C. Formation des membres du comité conjoint

[13] Bell affirme que les membres du comité conjoint n'ont pas reçu une formation suffisante en matière d'évaluation des postes ou de parité salariale. Selon Bell, Mme Blackstaffe avait beaucoup plus de connaissances et a utilisé celles-ci au profit du SCEP. Le Tribunal ne sait pas clairement quelle sera la nature du contre-interrogatoire de Bell. Le Tribunal déterminera la portée qu'il convient de donner au contre-interrogatoire de Bell à ce sujet si des objections sont soulevées.

D. Le rapport d'expert de Dr Gould au sujet du calcul des intérêts

[14] Bell demande que le Tribunal n'admette pas en preuve le rapport du professeur Lawrence Gould au sujet du calcul des intérêts. Dr Gould n'a pas encore été appelé à témoigner à l'audience, et le Tribunal n'a encore pas été informé de ses compétences. Nous croyons comprendre que c'est à la demande du SCEP que Bell a présenté cette requête à ce stade-ci de l'instance plutôt que d'attendre jusqu'au moment du témoignage de Dr Gould. Le SCEP a fait cette demande à Bell afin d'éviter de retarder l'audience et de pouvoir indiquer avec certitude à Dr Gould à quel moment il témoignera, le cas échéant.

[15] À notre avis, le moment choisi pour présenter cette requête est inopportun. Bell a clairement indiqué que si cette requête n'est pas accueillie, elle se réserve le droit de contre-interroger Dr Gould au sujet de sa compétence et de soulever, s'il y a lieu, d'autres objections à l'égard de son rapport d'expert. Ayant appris la chose, le Tribunal a indiqué aux parties qu'il serait préférable de statuer sur la requête après avoir entendu Dr Gould décrire sa compétence et expliquer comment celle-ci cadre avec l'objet et la portée de son rapport. Les parties ont repoussé cette suggestion.

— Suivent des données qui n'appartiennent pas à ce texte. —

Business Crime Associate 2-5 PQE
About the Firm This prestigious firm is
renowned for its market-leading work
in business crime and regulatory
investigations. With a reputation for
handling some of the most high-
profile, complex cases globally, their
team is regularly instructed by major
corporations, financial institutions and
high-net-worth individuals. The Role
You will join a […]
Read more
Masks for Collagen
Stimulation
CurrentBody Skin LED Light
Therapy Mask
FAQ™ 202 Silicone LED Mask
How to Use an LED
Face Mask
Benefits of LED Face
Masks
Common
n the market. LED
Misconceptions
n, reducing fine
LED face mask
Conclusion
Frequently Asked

[16] Nous ne voyons aucune utilité à entendre cette requête à ce moment-ci. Le SCEP entend appeler un certain nombre de témoins avant Dr Gould. On ne peut prévoir quand ce dernier témoignera. Bell entend contre-interroger Dr Gould sur sa compétence; par conséquent, toute économie de temps envisagée est illusoire. Enfin, il n'est pas particulièrement souhaitable que ce Tribunal se penche sur l'admissibilité d'un témoignage d'expert qui pourrait être important alors qu'il ne sait absolument rien au sujet de la compétence du témoin, si ce n'est ce qui est dit dans la version préliminaire du rapport de Dr Gould dont le Tribunal a reçu un exemplaire afin qu'il puisse le parcourir sans l'éclairage des parties.

[17] Le Tribunal a conclu que cette requête est prématuré et inopportune pour les motifs énoncés ci-dessus. Par conséquent, le Tribunal ne se prononcera pas sur cette requête à ce moment-ci. Cette décision n'empêche aucunement Bell de présenter ultérieurement cette requête ou une autre requête au sujet du témoignage prévu de Dr Gould. Elle n'empêche pas non plus le SCEP de faire valoir des arguments à l'encontre de toute requête présentée par Bell.

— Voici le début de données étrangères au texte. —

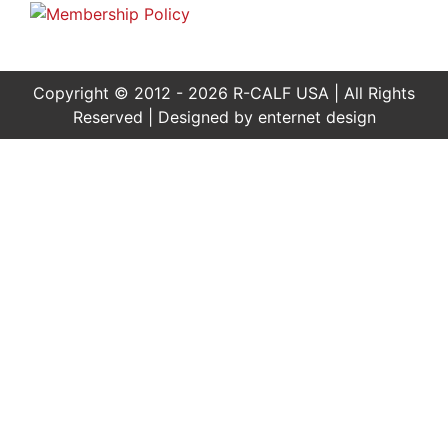
Copyright © 2012 - 2026 R-CALF USA | All Rights
Reserved | Designed by
enternet design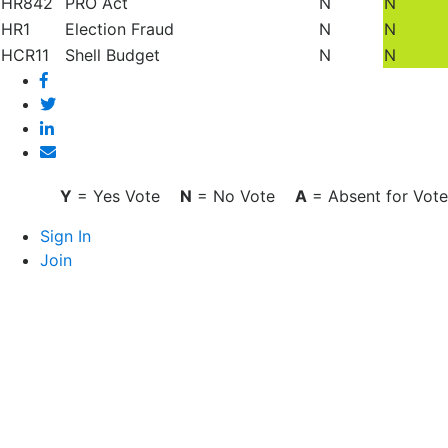
HR842
PRO Act
N
N
HR1
Election Fraud
N
N
HCR11
Shell Budget
N
N
Facebook
Twitter
Linked
In
Email
Y
= Yes Vote
N
= No Vote
A
= Absent for Vote
Sign In
Join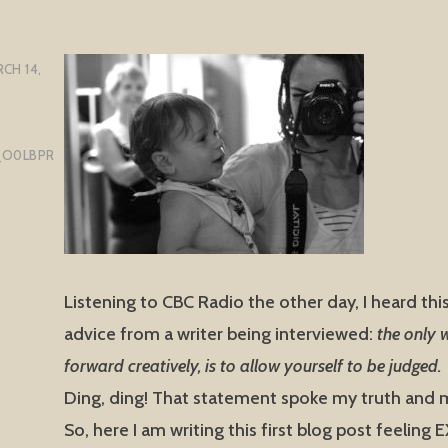
CH 14,
_O0LBPR
Listening to CBC Radio the other day, I heard thi
advice from a writer being interviewed:
the only
forward creatively, is to allow yourself to be judged.
Ding, ding! That statement spoke my truth and m
So, here I am writing this first blog post feeling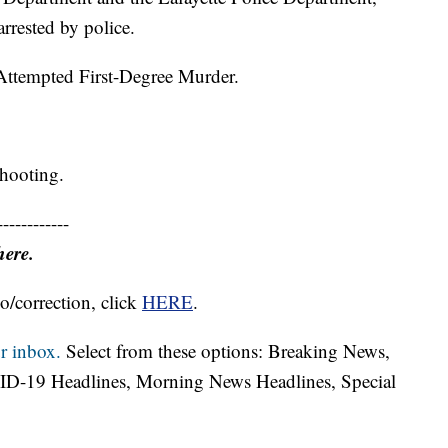
rested by police.
Attempted First-Degree Murder.
shooting.
------------
here.
o/correction, click
HERE
.
r inbox.
Select from these options: Breaking News,
ID-19 Headlines, Morning News Headlines, Special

E. Requête du SCEP visant à limiter le contre-interrogatoire de Mme Blackstaffe

[18] Le SCEP demande que le contre-interrogatoire de Mme Blackstaffe par Bell soit limité à dix ou douze jours de plus. D'après ce que le Tribunal a entendu jusqu'à maintenant, il semble que le motif principal, voire le seul motif, de cette requête soit le désir de Mme Blackstaffe de terminer son contre-interrogatoire en raison des pressions dont elle fait l'objet au travail.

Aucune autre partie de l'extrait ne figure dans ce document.